▶ [Task instructions]:
These entries must be printed again exactly as they are.

▶ [Data for the task]:
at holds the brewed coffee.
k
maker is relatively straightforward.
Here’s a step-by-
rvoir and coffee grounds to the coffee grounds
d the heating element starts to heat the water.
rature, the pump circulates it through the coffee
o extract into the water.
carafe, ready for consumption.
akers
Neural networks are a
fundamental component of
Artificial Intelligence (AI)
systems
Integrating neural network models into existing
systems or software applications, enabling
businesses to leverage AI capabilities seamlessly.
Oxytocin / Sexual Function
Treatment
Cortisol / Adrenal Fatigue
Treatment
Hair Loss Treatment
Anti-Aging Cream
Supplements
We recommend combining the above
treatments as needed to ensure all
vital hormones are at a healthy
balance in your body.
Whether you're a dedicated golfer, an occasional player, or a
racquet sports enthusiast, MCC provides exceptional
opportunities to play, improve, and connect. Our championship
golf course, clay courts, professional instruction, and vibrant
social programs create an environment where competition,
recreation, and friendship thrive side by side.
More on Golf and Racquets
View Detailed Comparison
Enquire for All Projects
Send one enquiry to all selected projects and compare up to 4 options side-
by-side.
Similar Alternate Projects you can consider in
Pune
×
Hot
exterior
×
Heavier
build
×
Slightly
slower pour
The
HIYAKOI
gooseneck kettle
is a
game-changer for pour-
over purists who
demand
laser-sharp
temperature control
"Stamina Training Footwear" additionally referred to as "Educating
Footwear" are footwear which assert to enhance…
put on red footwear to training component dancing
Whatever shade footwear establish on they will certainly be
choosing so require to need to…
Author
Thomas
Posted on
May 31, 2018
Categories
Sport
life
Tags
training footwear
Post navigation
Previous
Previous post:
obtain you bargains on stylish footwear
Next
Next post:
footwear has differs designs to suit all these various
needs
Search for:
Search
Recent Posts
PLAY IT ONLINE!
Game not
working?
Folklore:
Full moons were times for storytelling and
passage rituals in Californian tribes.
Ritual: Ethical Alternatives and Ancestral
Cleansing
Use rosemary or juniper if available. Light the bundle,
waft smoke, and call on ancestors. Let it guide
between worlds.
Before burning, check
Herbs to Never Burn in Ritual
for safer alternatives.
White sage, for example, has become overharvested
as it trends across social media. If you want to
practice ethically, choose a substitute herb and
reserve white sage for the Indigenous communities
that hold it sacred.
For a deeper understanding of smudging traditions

▶ [Response box]:
at holds the brewed coffee.
k
maker is relatively straightforward.
Here’s a step-by-
rvoir and coffee grounds to the coffee grounds
d the heating element starts to heat the water.
rature, the pump circulates it through the coffee
o extract into the water.
carafe, ready for consumption.
akers
Neural networks are a
fundamental component of
Artificial Intelligence (AI)
systems
Integrating neural network models into existing
systems or software applications, enabling
businesses to leverage AI capabilities seamlessly.
Oxytocin / Sexual Function
Treatment
Cortisol / Adrenal Fatigue
Treatment
Hair Loss Treatment
Anti-Aging Cream
Supplements
We recommend combining the above
treatments as needed to ensure all
vital hormones are at a healthy
balance in your body.
Whether you're a dedicated golfer, an occasional player, or a
racquet sports enthusiast, MCC provides exceptional
opportunities to play, improve, and connect. Our championship
golf course, clay courts, professional instruction, and vibrant
social programs create an environment where competition,
recreation, and friendship thrive side by side.
More on Golf and Racquets
View Detailed Comparison
Enquire for All Projects
Send one enquiry to all selected projects and compare up to 4 options side-
by-side.
Similar Alternate Projects you can consider in
Pune
×
Hot
exterior
×
Heavier
build
×
Slightly
slower pour
The
HIYAKOI
gooseneck kettle
is a
game-changer for pour-
over purists who
demand
laser-sharp
temperature control
"Stamina Training Footwear" additionally referred to as "Educating
Footwear" are footwear which assert to enhance…
put on red footwear to training component dancing
Whatever shade footwear establish on they will certainly be
choosing so require to need to…
Author
Thomas
Posted on
May 31, 2018
Categories
Sport
life
Tags
training footwear
Post navigation
Previous
Previous post:
obtain you bargains on stylish footwear
Next
Next post:
footwear has differs designs to suit all these various
needs
Search for:
Search
Recent Posts
PLAY IT ONLINE!
Game not
working?
Folklore:
Full moons were times for storytelling and
passage rituals in Californian tribes.
Ritual: Ethical Alternatives and Ancestral
Cleansing
Use rosemary or juniper if available. Light the bundle,
waft smoke, and call on ancestors. Let it guide
between worlds.
Before burning, check
Herbs to Never Burn in Ritual
for safer alternatives.
White sage, for example, has become overharvested
as it trends across social media. If you want to
practice ethically, choose a substitute herb and
reserve white sage for the Indigenous communities
that hold it sacred.
For a deeper understanding of smudging traditions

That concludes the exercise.